Not as many here as in the UK, but some people here have them, too.
HOW it IS done.
Typically in the signature line and return address area near the end of the email
“Elizabeth Warren (she/her/ Native Hoodoo).
RealNativeAmericanReally@senate.us.gov)
She is the best!
In some families, hyphenated names are simply an effort to retain acknowledgement of genealogical lines and names (usually illustrious ones) of people whose lines end with their death.
These names are generally inherited just as they were first hyphenated.
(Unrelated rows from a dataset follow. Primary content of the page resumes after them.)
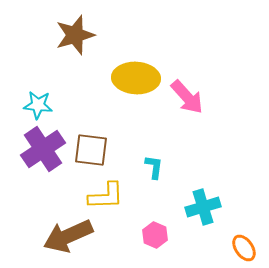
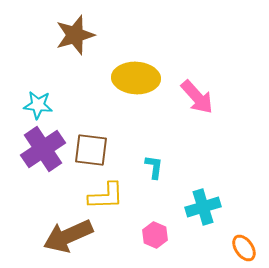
pink arrow: moved 10 px right
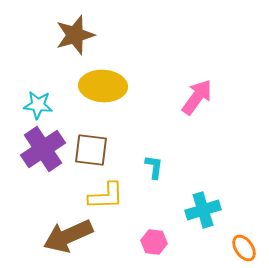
yellow ellipse: moved 33 px left, 8 px down
pink arrow: rotated 102 degrees counterclockwise
cyan cross: moved 3 px down
pink hexagon: moved 1 px left, 7 px down; rotated 15 degrees counterclockwise
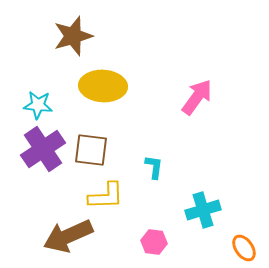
brown star: moved 2 px left, 1 px down
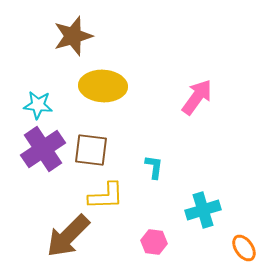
brown arrow: rotated 21 degrees counterclockwise
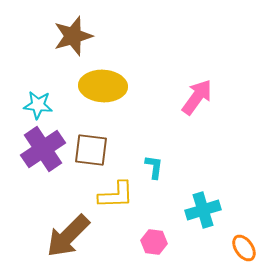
yellow L-shape: moved 10 px right, 1 px up
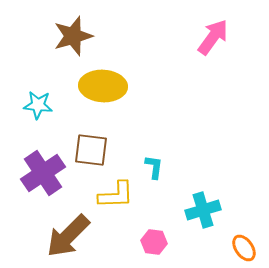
pink arrow: moved 16 px right, 60 px up
purple cross: moved 24 px down
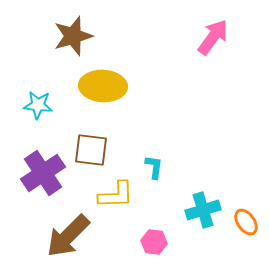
orange ellipse: moved 2 px right, 26 px up
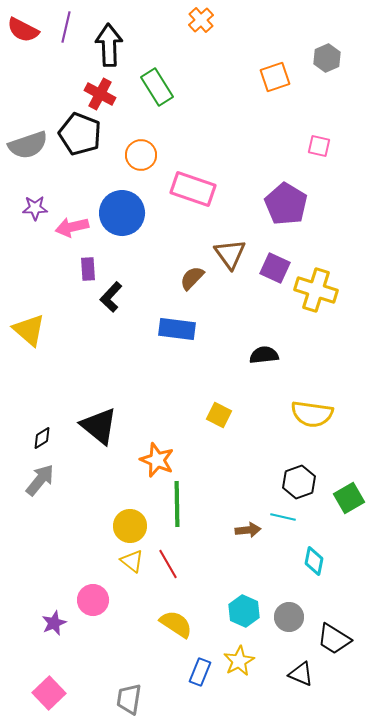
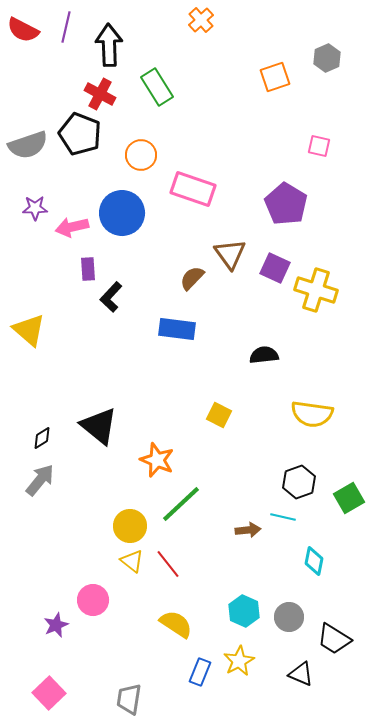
green line at (177, 504): moved 4 px right; rotated 48 degrees clockwise
red line at (168, 564): rotated 8 degrees counterclockwise
purple star at (54, 623): moved 2 px right, 2 px down
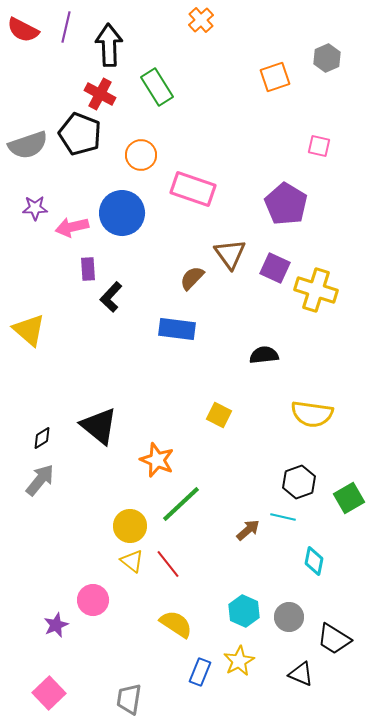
brown arrow at (248, 530): rotated 35 degrees counterclockwise
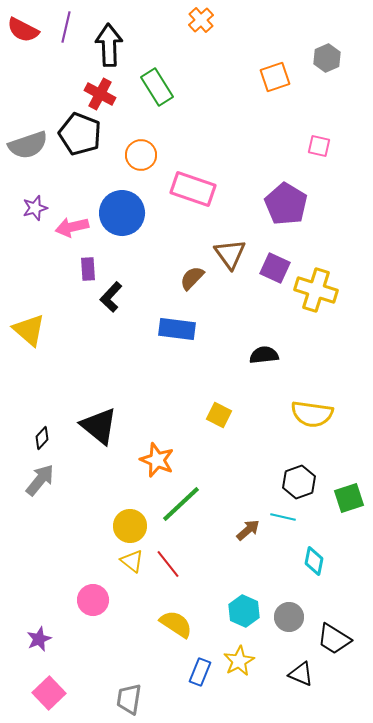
purple star at (35, 208): rotated 15 degrees counterclockwise
black diamond at (42, 438): rotated 15 degrees counterclockwise
green square at (349, 498): rotated 12 degrees clockwise
purple star at (56, 625): moved 17 px left, 14 px down
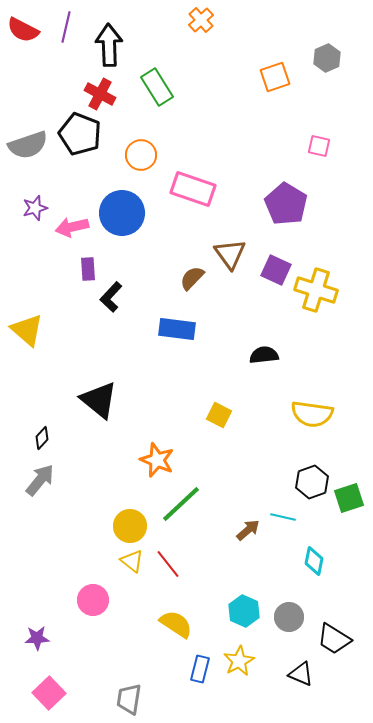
purple square at (275, 268): moved 1 px right, 2 px down
yellow triangle at (29, 330): moved 2 px left
black triangle at (99, 426): moved 26 px up
black hexagon at (299, 482): moved 13 px right
purple star at (39, 639): moved 2 px left, 1 px up; rotated 20 degrees clockwise
blue rectangle at (200, 672): moved 3 px up; rotated 8 degrees counterclockwise
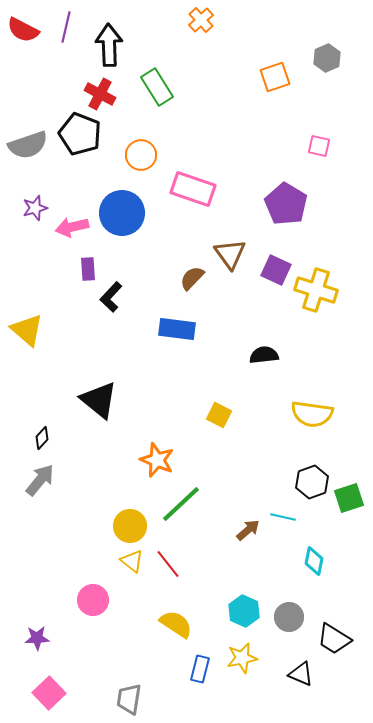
yellow star at (239, 661): moved 3 px right, 3 px up; rotated 16 degrees clockwise
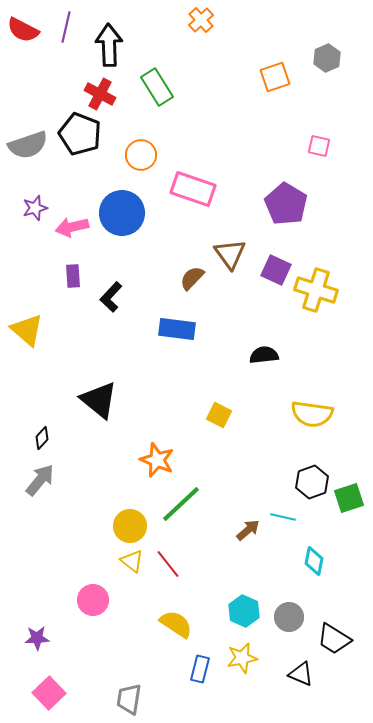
purple rectangle at (88, 269): moved 15 px left, 7 px down
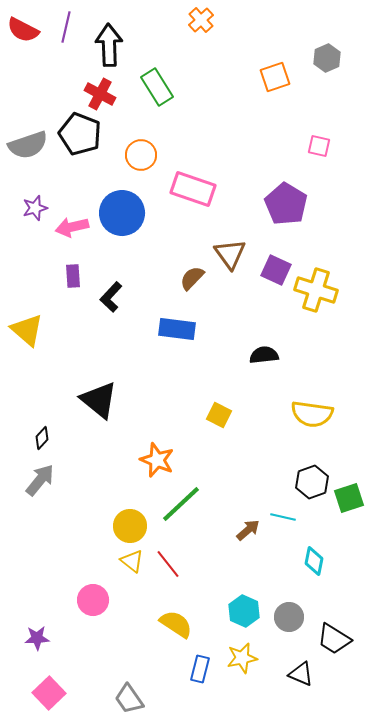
gray trapezoid at (129, 699): rotated 44 degrees counterclockwise
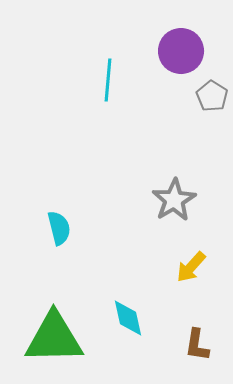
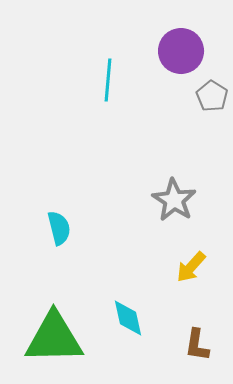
gray star: rotated 9 degrees counterclockwise
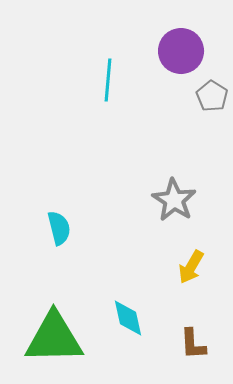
yellow arrow: rotated 12 degrees counterclockwise
brown L-shape: moved 4 px left, 1 px up; rotated 12 degrees counterclockwise
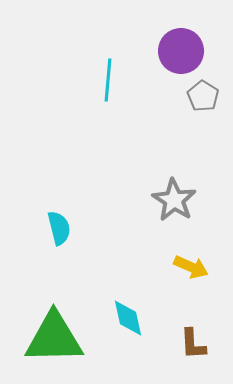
gray pentagon: moved 9 px left
yellow arrow: rotated 96 degrees counterclockwise
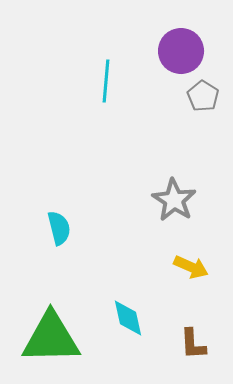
cyan line: moved 2 px left, 1 px down
green triangle: moved 3 px left
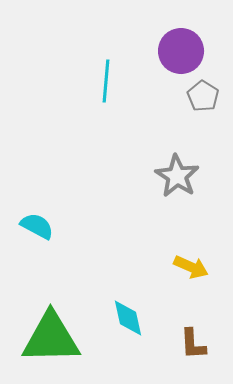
gray star: moved 3 px right, 24 px up
cyan semicircle: moved 22 px left, 2 px up; rotated 48 degrees counterclockwise
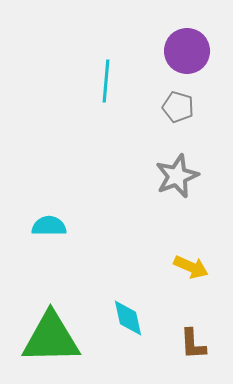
purple circle: moved 6 px right
gray pentagon: moved 25 px left, 11 px down; rotated 16 degrees counterclockwise
gray star: rotated 18 degrees clockwise
cyan semicircle: moved 12 px right; rotated 28 degrees counterclockwise
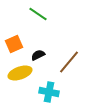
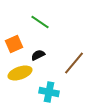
green line: moved 2 px right, 8 px down
brown line: moved 5 px right, 1 px down
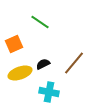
black semicircle: moved 5 px right, 9 px down
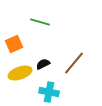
green line: rotated 18 degrees counterclockwise
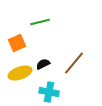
green line: rotated 30 degrees counterclockwise
orange square: moved 3 px right, 1 px up
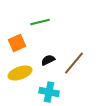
black semicircle: moved 5 px right, 4 px up
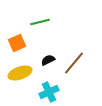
cyan cross: rotated 36 degrees counterclockwise
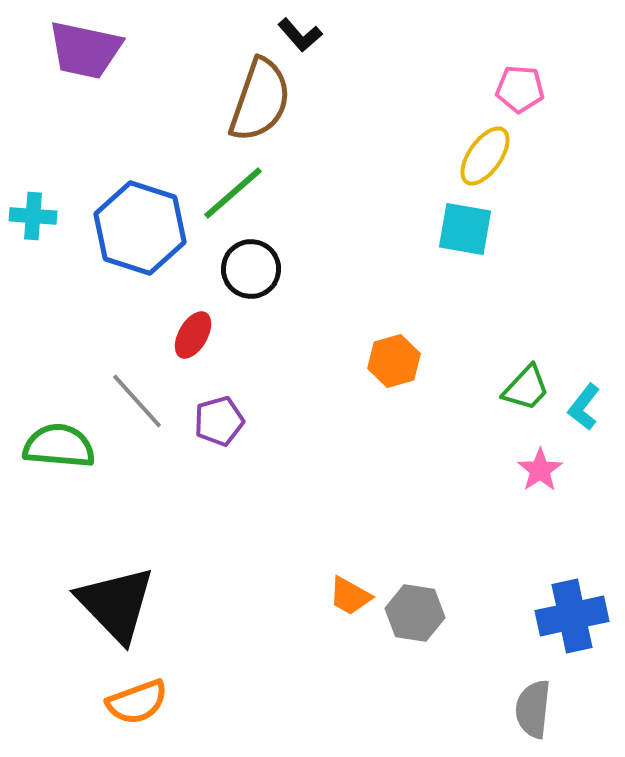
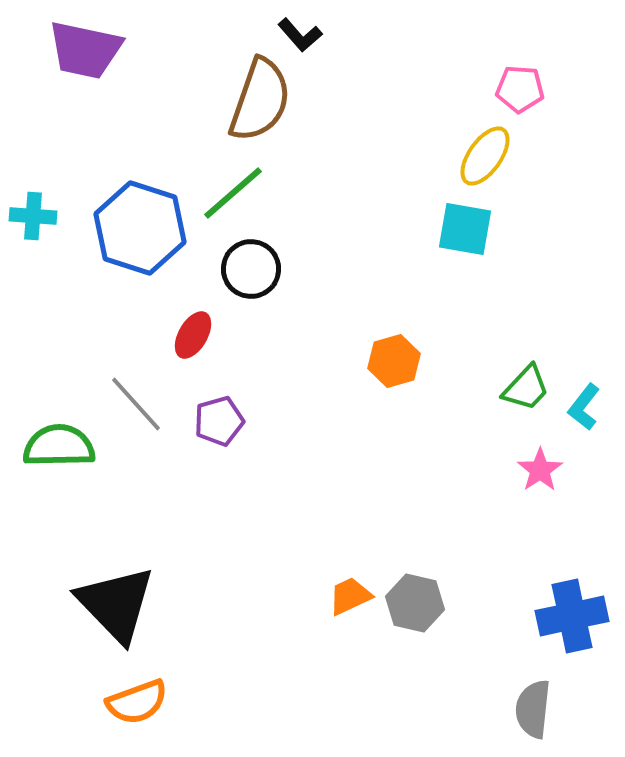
gray line: moved 1 px left, 3 px down
green semicircle: rotated 6 degrees counterclockwise
orange trapezoid: rotated 126 degrees clockwise
gray hexagon: moved 10 px up; rotated 4 degrees clockwise
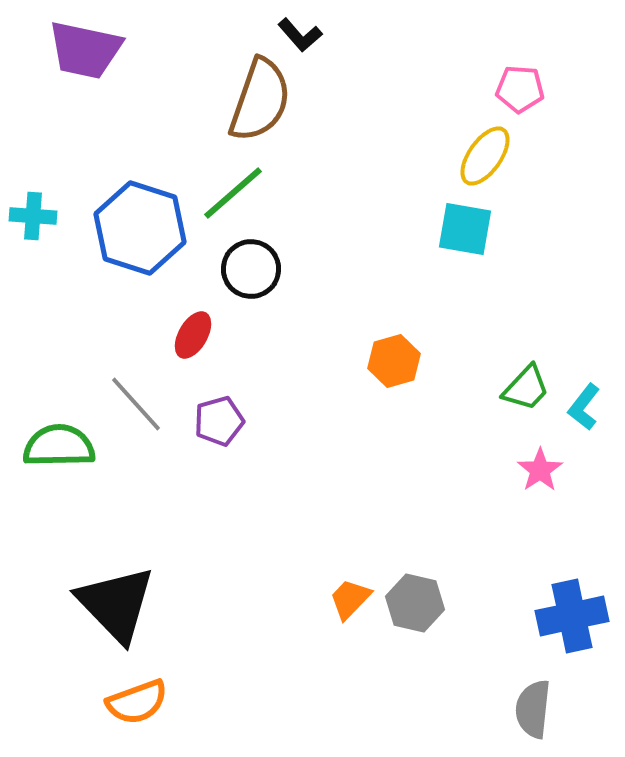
orange trapezoid: moved 3 px down; rotated 21 degrees counterclockwise
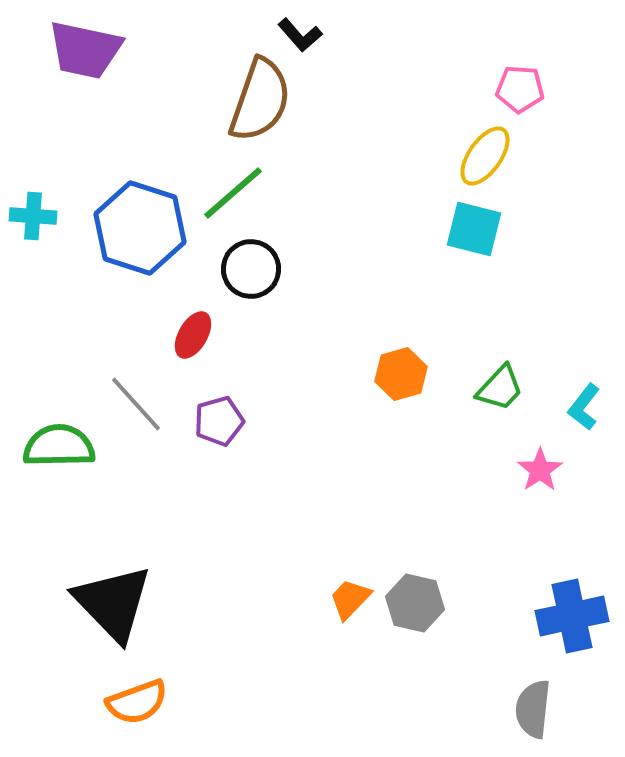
cyan square: moved 9 px right; rotated 4 degrees clockwise
orange hexagon: moved 7 px right, 13 px down
green trapezoid: moved 26 px left
black triangle: moved 3 px left, 1 px up
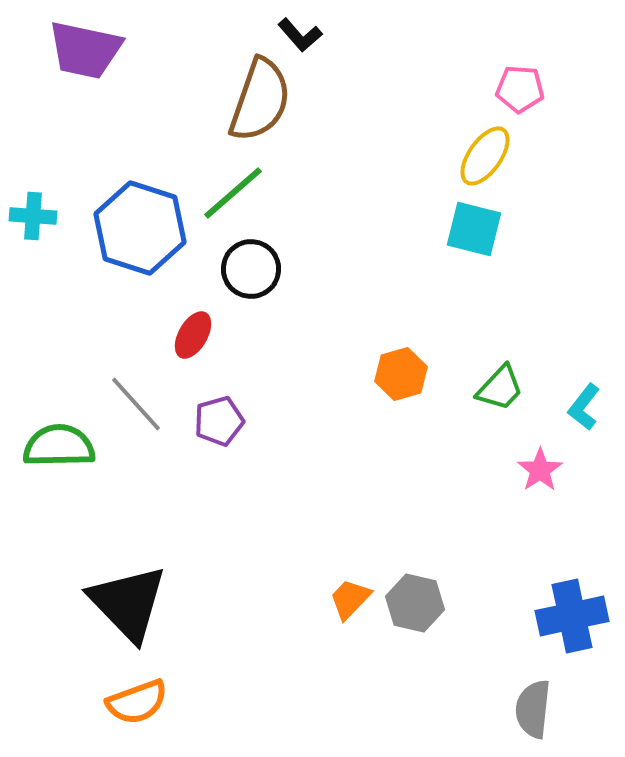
black triangle: moved 15 px right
Olivia Newton-John and Julia Louis-Dreyfus come to mind. They inherited their hyphenated names.
FWIW Karoline Leavitt is still going by her maiden name.
I respect only those in the instance of Hispanics, whose cultural history from time memorium has used such practice.
However, they do so with the imporatnt distinction of using “de” and not a hypen; for example: Señora Maria Agurto de Florencio, meaning Mrs. Maria Agurto, (offspring) “of” Florencio. This is actually a practice of respect to both families.
As is typical to “feminists,” and especially American feminists - there exists this damnable obstinancy to assert, not unity with her husband, but rather a obtinate and insulting independnece from her husband. IOW, a mockery of what marriage actually signifies.
Olivia-Newton-John-John.
Soon, we will be just like Spain. Recognize this famous guy?
Pablo Diego José Francisco de Paula Juan Nepomuceno Crispín Crispiniano María Remedios de la Santísima Trinidad Ruiz Picasso.